Ignition is standard Chrysler electronic, but they bring several distributors that have varying advance curves, and at this event, they swapped for the slowest curve. It still gets full advance, but not until 4,500 rpm.
They also added 175 pounds of weight to the trunk.
"Right off the trailer on Saturday, Rick ran 11.54," Scott told us.
In the afternoon shootouts, Rick drew Larry Kirkum's aluminum-headed, Tri-Carbed 427 Corvette. In Round One, he backed up the 11.54, running just a blink away from an 11.49 (11.49 and quicker must have a rollcage or be DQ'd for this year and next). But it was Round Two when it all came together.
"I could tell as soon as I stepped on the gas that this was our best run of the weekend," Scott said. "It hooked up perfectly and shifted clean. I slammed on brakes at about 1,000 feet...that would have been low 11.30 or high 11.20," Scott reports.
"What's amazing is that the car weighed 4,025 pounds—I had 175 pounds in trunk when it did that."
Calculate in that their best 60-footer was a modest 1.95, and you can see the Road Runner's blockbuster performance. That's quicker than much of the heavily modified F.A.S.T. racers.
Scott is adamant that the car is rules-compliant, and he's forthcoming about most of its details, but a few things are classified, at least for now.
The block is .030-inch over, with a Chrysler forged crankshaft, offset for .013-inch more stroke, which is less than the legal maximum of .015-inch. Displacement works out to be 433.34 cubic inches. It's built with Diamond pistons and aftermarket steel rods in the standard Hemi length.
"No one thing makes it great," says Scott, "but a lot of little things make it great."
For example, after observing the oil pressure gauge behaving badly during dyno runs, the oil's return path to the pan was changed. with help from a fellow racer, tubing now diverts the oil to the sides instead of it draining onto the spinning crankshaft. That prevents the oil from foaming, stabilizes oil pressure, and removes an obstacle from the crank's free rotation.

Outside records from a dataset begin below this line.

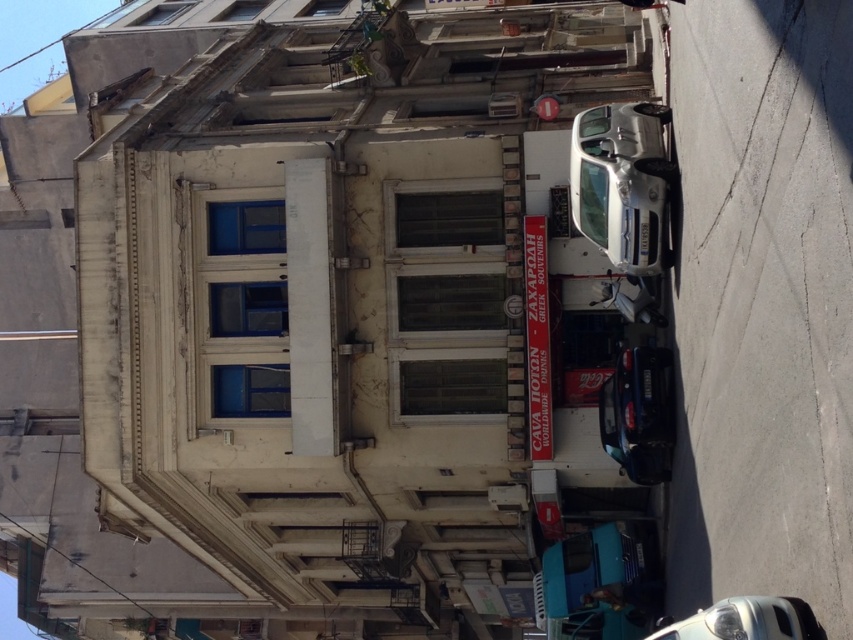 Measure the distance between point (611, 605) and camera.

Point (611, 605) is 174.66 feet from camera.

Does teal matte van at lower center come behind silver metallic car at lower right?

Yes, it is.

You are a GUI agent. You are given a task and a screenshot of the screen. Output one action in this format:
    pyautogui.click(x=<x>, y=<y>)
    Task: Click on the teal matte van at lower center
    This screenshot has width=853, height=640.
    Given the screenshot: What is the action you would take?
    pyautogui.click(x=601, y=582)

This screenshot has width=853, height=640. What are the coordinates of `shiny blue car at center` in the screenshot? It's located at (639, 413).

Is point (648, 420) in front of point (798, 609)?

No.

Is point (642, 428) behind point (767, 611)?

That is True.

Where is `shiny blue car at center`? The height and width of the screenshot is (640, 853). shiny blue car at center is located at coordinates (639, 413).

Who is shorter, silver metallic car at right or silver metallic car at lower right?

Standing shorter between the two is silver metallic car at lower right.

Can you confirm if silver metallic car at right is bigger than silver metallic car at lower right?

No.

Between point (624, 243) and point (815, 628), which one is positioned behind?

The point (624, 243) is behind.

The image size is (853, 640). What are the coordinates of `silver metallic car at right` in the screenshot? It's located at (622, 182).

Scott and Dave also specified a cam with wider lobe centers, believing that Barton's Hemi may work better on the dyno, but a slightly more modest grind (.480/.475-inch intake/exhaust at valve) would be better suited to the OEM exhaust manifolds and closed exhaust that Pure Stock cars run. A smaller cam seems counter-intuitive, but a stocker is a different animal, and normal rules of race-engine building don't necessarily apply.
Rules cap the exhaust pipe size at 21⁄2 inches, but cross over pipes are allowed. The Road Runner uses mandrel-bent tubing, the same stuff that everybody runs, and the mufflers are Walker long ovals.
The recipe worked, as the engine dyno'd at over 700 horsepower at 6,900 rpm.
Besides the signature glow of a Scott Tiemann restoration, Mahoney's Road Runner has a unique sound as it screams down the track heading for the traps at a howling redline.